-- EXERCISE --
Show the lines below that contain the string "papier".

-- DATA FOR THIS TASK --
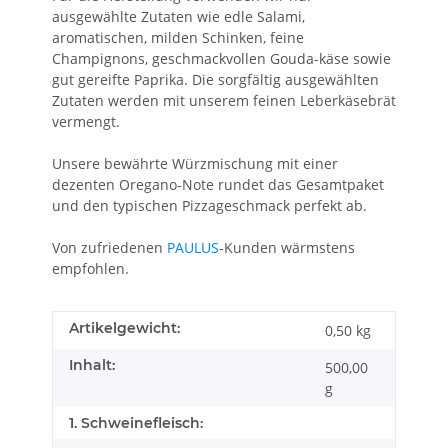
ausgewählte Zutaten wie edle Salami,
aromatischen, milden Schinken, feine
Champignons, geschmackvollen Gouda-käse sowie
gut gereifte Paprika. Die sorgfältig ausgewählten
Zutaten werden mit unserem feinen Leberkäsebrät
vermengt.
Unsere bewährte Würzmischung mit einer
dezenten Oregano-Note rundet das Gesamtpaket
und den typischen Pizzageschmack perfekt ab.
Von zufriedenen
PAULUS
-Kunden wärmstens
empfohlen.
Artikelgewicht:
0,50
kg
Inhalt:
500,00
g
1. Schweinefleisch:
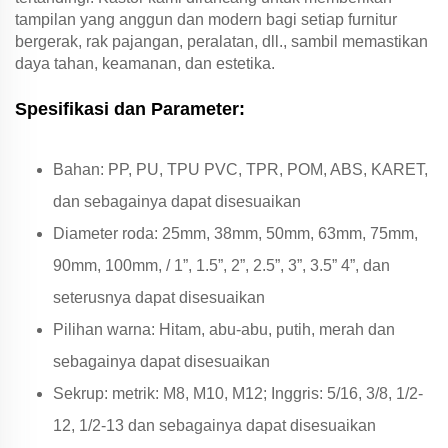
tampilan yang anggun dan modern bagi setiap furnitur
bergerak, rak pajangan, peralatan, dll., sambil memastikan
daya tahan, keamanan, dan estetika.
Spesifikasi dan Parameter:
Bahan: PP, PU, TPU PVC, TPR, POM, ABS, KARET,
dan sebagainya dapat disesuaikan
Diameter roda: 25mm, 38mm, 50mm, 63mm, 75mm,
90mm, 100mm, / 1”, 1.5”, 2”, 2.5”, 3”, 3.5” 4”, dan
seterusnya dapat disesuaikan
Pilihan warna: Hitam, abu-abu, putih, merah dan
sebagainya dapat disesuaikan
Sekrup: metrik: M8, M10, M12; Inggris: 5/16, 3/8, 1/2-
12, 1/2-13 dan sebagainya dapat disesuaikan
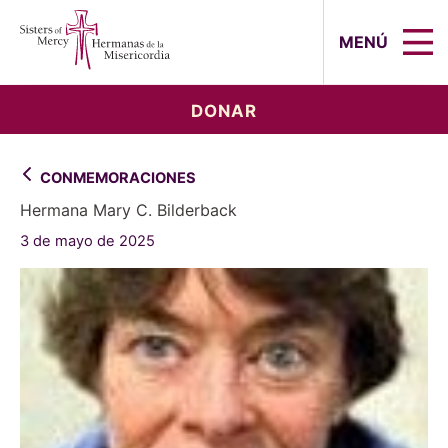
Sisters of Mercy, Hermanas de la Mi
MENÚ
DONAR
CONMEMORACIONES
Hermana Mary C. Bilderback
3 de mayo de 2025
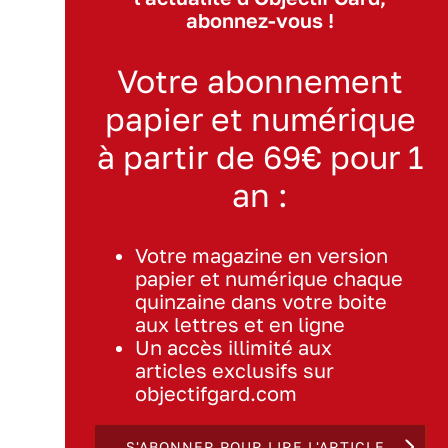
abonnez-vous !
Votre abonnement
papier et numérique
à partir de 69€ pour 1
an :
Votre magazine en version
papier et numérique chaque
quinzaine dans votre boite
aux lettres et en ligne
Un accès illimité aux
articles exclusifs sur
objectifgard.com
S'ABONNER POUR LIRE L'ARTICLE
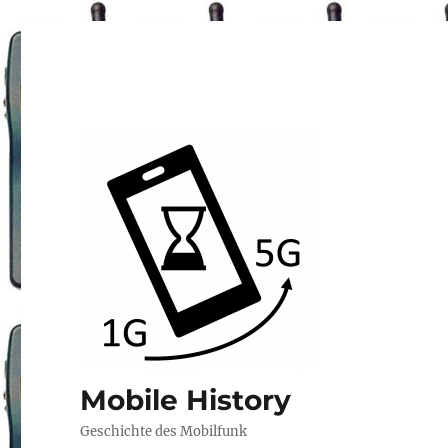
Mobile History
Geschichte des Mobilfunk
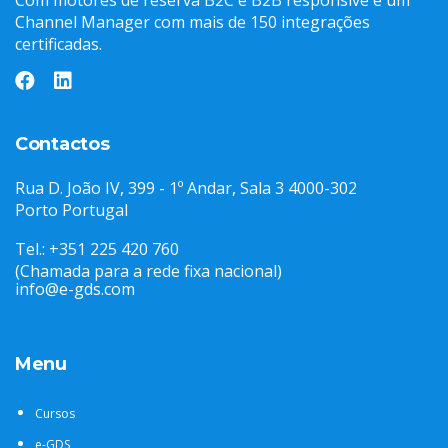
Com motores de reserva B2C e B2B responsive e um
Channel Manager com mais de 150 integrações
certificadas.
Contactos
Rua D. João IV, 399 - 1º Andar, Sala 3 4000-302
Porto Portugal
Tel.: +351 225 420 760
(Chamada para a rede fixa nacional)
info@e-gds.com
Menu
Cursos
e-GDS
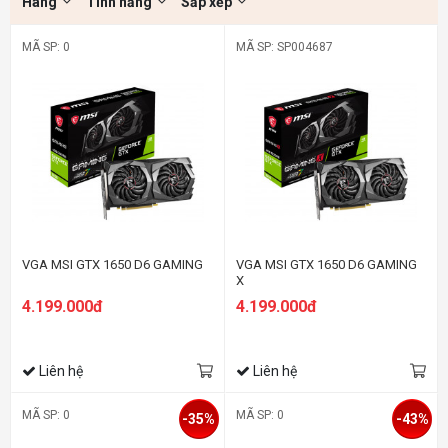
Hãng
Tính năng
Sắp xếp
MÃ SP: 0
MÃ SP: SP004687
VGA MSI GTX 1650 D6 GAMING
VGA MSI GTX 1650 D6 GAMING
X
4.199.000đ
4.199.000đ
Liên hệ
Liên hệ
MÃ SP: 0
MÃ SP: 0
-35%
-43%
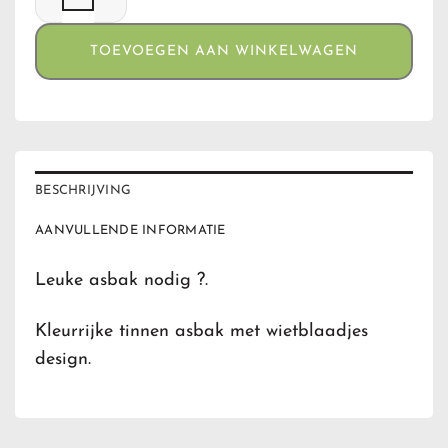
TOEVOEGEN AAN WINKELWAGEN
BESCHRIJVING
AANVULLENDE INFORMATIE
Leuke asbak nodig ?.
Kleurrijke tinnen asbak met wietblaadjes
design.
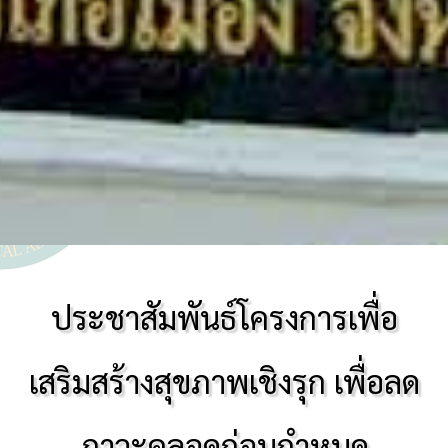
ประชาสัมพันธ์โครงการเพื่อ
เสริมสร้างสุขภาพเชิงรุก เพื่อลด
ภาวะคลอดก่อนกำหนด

-- SOLUTION FOR THIS EXERCISE --
papier et numérique
papier et numérique chaque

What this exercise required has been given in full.